Two men were arrested in DeKalb Friday morning in what authorities call one of the largest tax fraud investigations in state history.
35-year-old Don Derrell Price of Jackson, Miss., and Timothy Benjamin Taylor, 41, of Dacula, Georgia, were arrested just after 8 a.m. at a business in DeKalb.
The pair is alleged to have used fake W-2 forms to file income tax returns for hundreds of people. They allegedly had paperwork, that turned out to be bogus, giving them power of attorney to act on behalf of these people.
Simply put, IRS and FBI officials say the two were filing for tax refunds on behalf of numerous people, from whom they stole identities, and defrauding the government by claiming refunds.
Price and Taylor were arrested in a sting operation at C & T Tax Service in DeKalb. Officials say the business is not involved in any wrongdoing and actually contacted authorities about irregularities employees noticed.
"All banks that are connected with income tax preparation, they knew everything about it," said Chris Chamberlin, owner of C & T Tax Service.
"He came in here and brought over 500 W-2 tax forms trying to process them with over 242 different people's names," said DeKalb Police Chief Steven Jackson.
DeKalb Officer Charles Barrett also received a call from one of the alleged defrauded individuals from Birmingham.

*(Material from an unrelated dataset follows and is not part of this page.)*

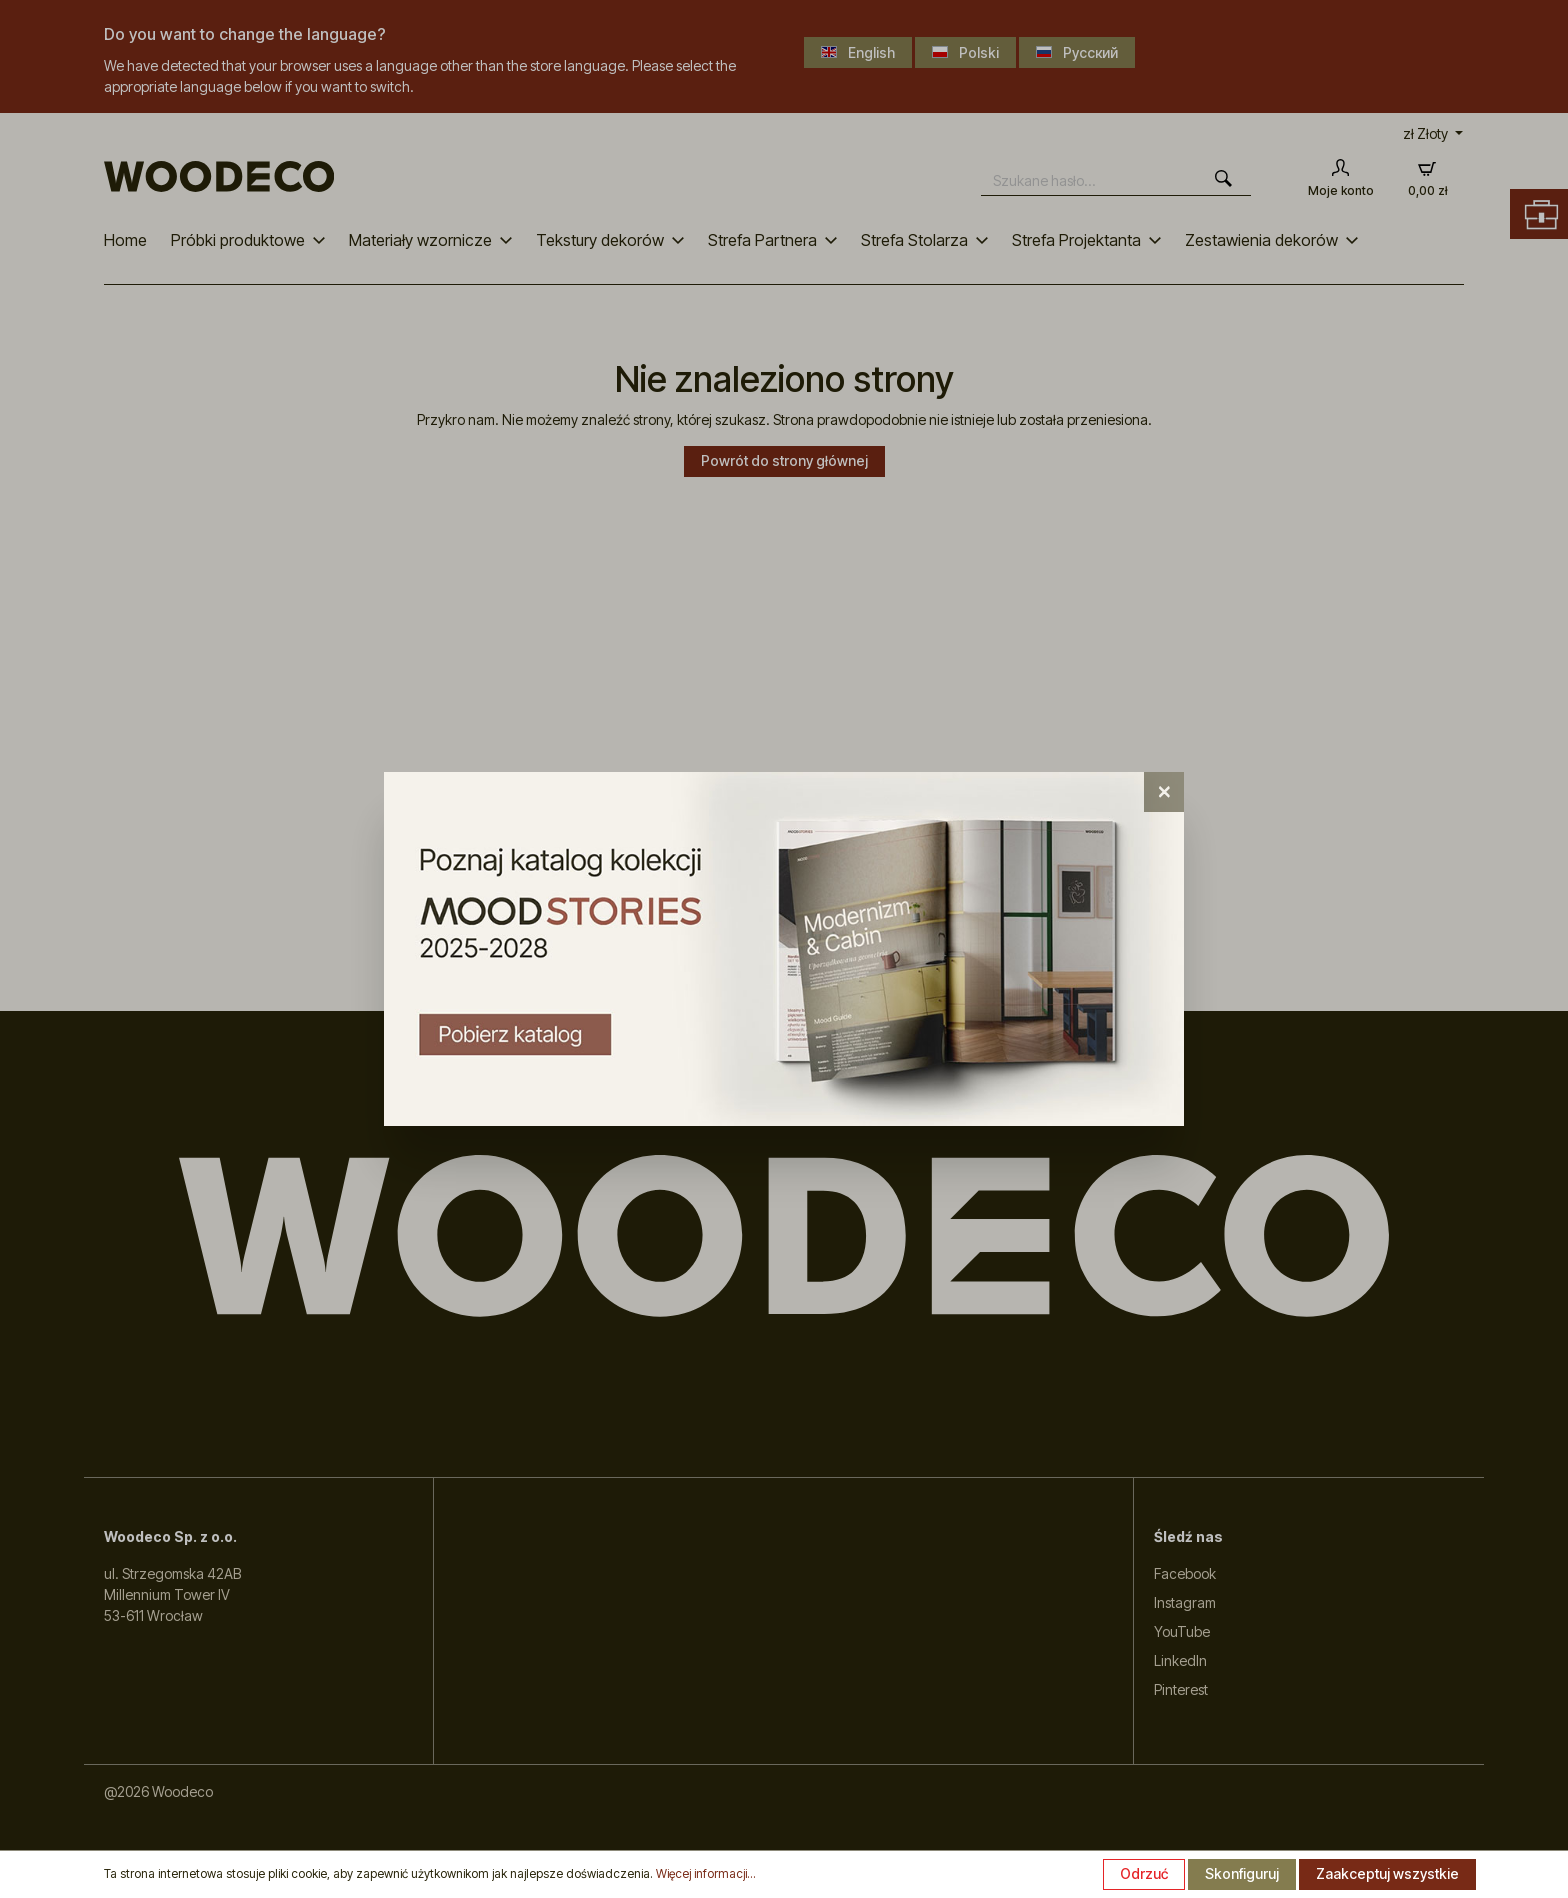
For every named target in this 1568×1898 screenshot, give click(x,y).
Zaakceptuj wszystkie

"He called and said he tried to file his income tax electronically. The IRS notified him that the taxes had already been filed on his Social Security number," said Barrett.
That's when DeKalb police contacted the FBI and IRS, and ultimately, planned the sting operation for when one of the suspects was returning to the tax service to collect about $70,000 in tax refunds.
Aside from the more than 140 fake W-2s that were discovered inside the suspects' car, investigators also found items in it that were thought to be used for burglaries, a number of keys, stamps to notarize documents and a check for more than $2 million.
"There's no telling how much bigger this is going to get before it's all over with," Barrett said.
Investigators say they believe the fraud has likely been going on for at least ten years and involves millions of dollars in stolen tax refunds.